*What to do*: Write out all the records exactly, and keep any images out.

Saved entries:
···
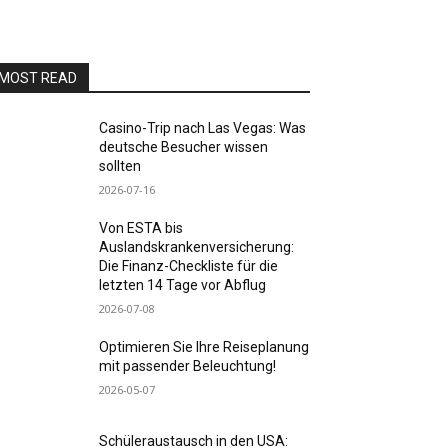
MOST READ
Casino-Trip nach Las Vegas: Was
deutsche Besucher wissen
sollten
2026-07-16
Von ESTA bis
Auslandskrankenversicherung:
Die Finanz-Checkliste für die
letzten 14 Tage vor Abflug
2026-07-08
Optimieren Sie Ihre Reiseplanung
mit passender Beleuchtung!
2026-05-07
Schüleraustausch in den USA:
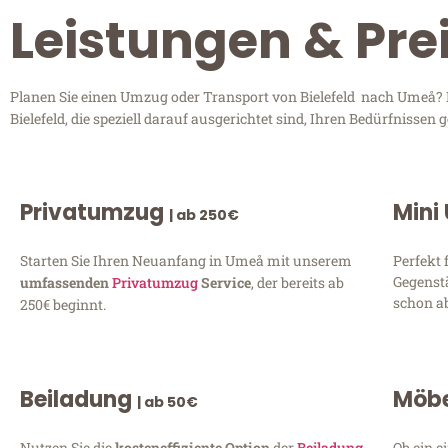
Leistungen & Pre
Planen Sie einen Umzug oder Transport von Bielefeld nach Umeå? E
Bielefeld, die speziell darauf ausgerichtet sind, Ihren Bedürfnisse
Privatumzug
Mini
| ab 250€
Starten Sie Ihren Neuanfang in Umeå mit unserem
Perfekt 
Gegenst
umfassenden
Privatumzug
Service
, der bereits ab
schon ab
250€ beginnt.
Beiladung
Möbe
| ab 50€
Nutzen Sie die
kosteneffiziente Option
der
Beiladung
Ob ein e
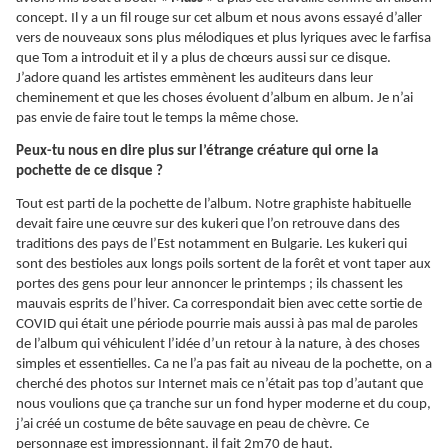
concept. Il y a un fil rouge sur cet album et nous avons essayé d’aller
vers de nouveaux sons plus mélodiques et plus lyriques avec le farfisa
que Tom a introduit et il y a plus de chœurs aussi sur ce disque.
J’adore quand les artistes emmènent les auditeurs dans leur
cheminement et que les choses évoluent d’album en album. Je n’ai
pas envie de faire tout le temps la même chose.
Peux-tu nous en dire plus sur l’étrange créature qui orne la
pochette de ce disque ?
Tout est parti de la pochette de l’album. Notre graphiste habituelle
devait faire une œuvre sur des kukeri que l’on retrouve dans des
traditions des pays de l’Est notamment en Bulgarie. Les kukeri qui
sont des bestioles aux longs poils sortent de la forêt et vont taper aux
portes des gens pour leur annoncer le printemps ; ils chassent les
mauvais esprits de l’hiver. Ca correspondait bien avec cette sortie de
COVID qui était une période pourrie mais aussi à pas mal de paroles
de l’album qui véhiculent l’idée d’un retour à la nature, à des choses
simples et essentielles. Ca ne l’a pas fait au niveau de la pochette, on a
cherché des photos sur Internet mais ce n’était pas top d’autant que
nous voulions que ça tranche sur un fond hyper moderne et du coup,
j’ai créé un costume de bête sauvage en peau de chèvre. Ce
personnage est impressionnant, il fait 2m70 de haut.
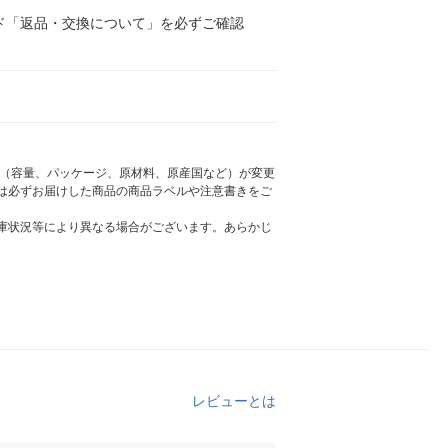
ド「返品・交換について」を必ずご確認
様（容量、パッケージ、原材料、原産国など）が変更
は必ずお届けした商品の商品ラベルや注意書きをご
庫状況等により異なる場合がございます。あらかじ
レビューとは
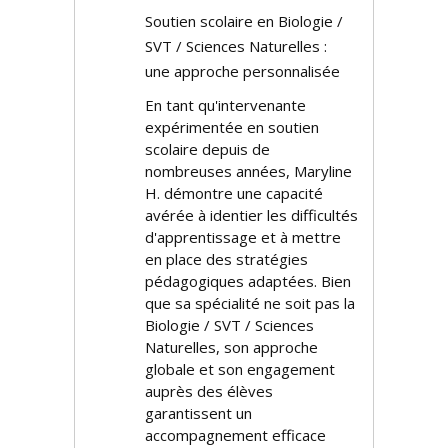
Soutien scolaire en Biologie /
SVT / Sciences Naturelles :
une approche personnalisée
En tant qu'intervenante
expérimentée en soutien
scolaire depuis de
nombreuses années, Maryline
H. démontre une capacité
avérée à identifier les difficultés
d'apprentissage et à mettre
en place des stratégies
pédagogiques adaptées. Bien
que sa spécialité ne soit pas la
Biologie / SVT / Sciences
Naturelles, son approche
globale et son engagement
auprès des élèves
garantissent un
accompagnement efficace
···
*Task solution*:
MOST READ
Casino-Trip nach Las Vegas: Was
deutsche Besucher wissen
sollten
2026-07-16
Von ESTA bis
Auslandskrankenversicherung:
Die Finanz-Checkliste für die
letzten 14 Tage vor Abflug
2026-07-08
Optimieren Sie Ihre Reiseplanung
mit passender Beleuchtung!
2026-05-07
Schüleraustausch in den USA:
Leistungen & Pre
Planen Sie einen Umzug oder Transport von Bielefeld nach Umeå? E
Bielefeld, die speziell darauf ausgerichtet sind, Ihren Bedürfnisse
Privatumzug
Mini
| ab 250€
Starten Sie Ihren Neuanfang in Umeå mit unserem
Perfekt 
Gegenst
umfassenden
Privatumzug
Service
, der bereits ab
schon ab
250€ beginnt.
Beiladung
Möbe
| ab 50€
Nutzen Sie die
kosteneffiziente Option
der
Beiladung
Ob ein e
concept. Il y a un fil rouge sur cet album et nous avons essayé d’aller
vers de nouveaux sons plus mélodiques et plus lyriques avec le farfisa
que Tom a introduit et il y a plus de chœurs aussi sur ce disque.
J’adore quand les artistes emmènent les auditeurs dans leur
cheminement et que les choses évoluent d’album en album. Je n’ai
pas envie de faire tout le temps la même chose.
Peux-tu nous en dire plus sur l’étrange créature qui orne la
pochette de ce disque ?
Tout est parti de la pochette de l’album. Notre graphiste habituelle
devait faire une œuvre sur des kukeri que l’on retrouve dans des
traditions des pays de l’Est notamment en Bulgarie. Les kukeri qui
sont des bestioles aux longs poils sortent de la forêt et vont taper aux
portes des gens pour leur annoncer le printemps ; ils chassent les
mauvais esprits de l’hiver. Ca correspondait bien avec cette sortie de
COVID qui était une période pourrie mais aussi à pas mal de paroles
de l’album qui véhiculent l’idée d’un retour à la nature, à des choses
simples et essentielles. Ca ne l’a pas fait au niveau de la pochette, on a
cherché des photos sur Internet mais ce n’était pas top d’autant que
nous voulions que ça tranche sur un fond hyper moderne et du coup,
j’ai créé un costume de bête sauvage en peau de chèvre. Ce
personnage est impressionnant, il fait 2m70 de haut.
ド「返品・交換について」を必ずご確認
様（容量、パッケージ、原材料、原産国など）が変更
は必ずお届けした商品の商品ラベルや注意書きをご
庫状況等により異なる場合がございます。あらかじ
レビューとは
Soutien scolaire en Biologie /
SVT / Sciences Naturelles :
une approche personnalisée
En tant qu'intervenante
expérimentée en soutien
scolaire depuis de
nombreuses années, Maryline
H. démontre une capacité
avérée à identifier les difficultés
d'apprentissage et à mettre
en place des stratégies
pédagogiques adaptées. Bien
que sa spécialité ne soit pas la
Biologie / SVT / Sciences
Naturelles, son approche
globale et son engagement
auprès des élèves
garantissent un
accompagnement efficace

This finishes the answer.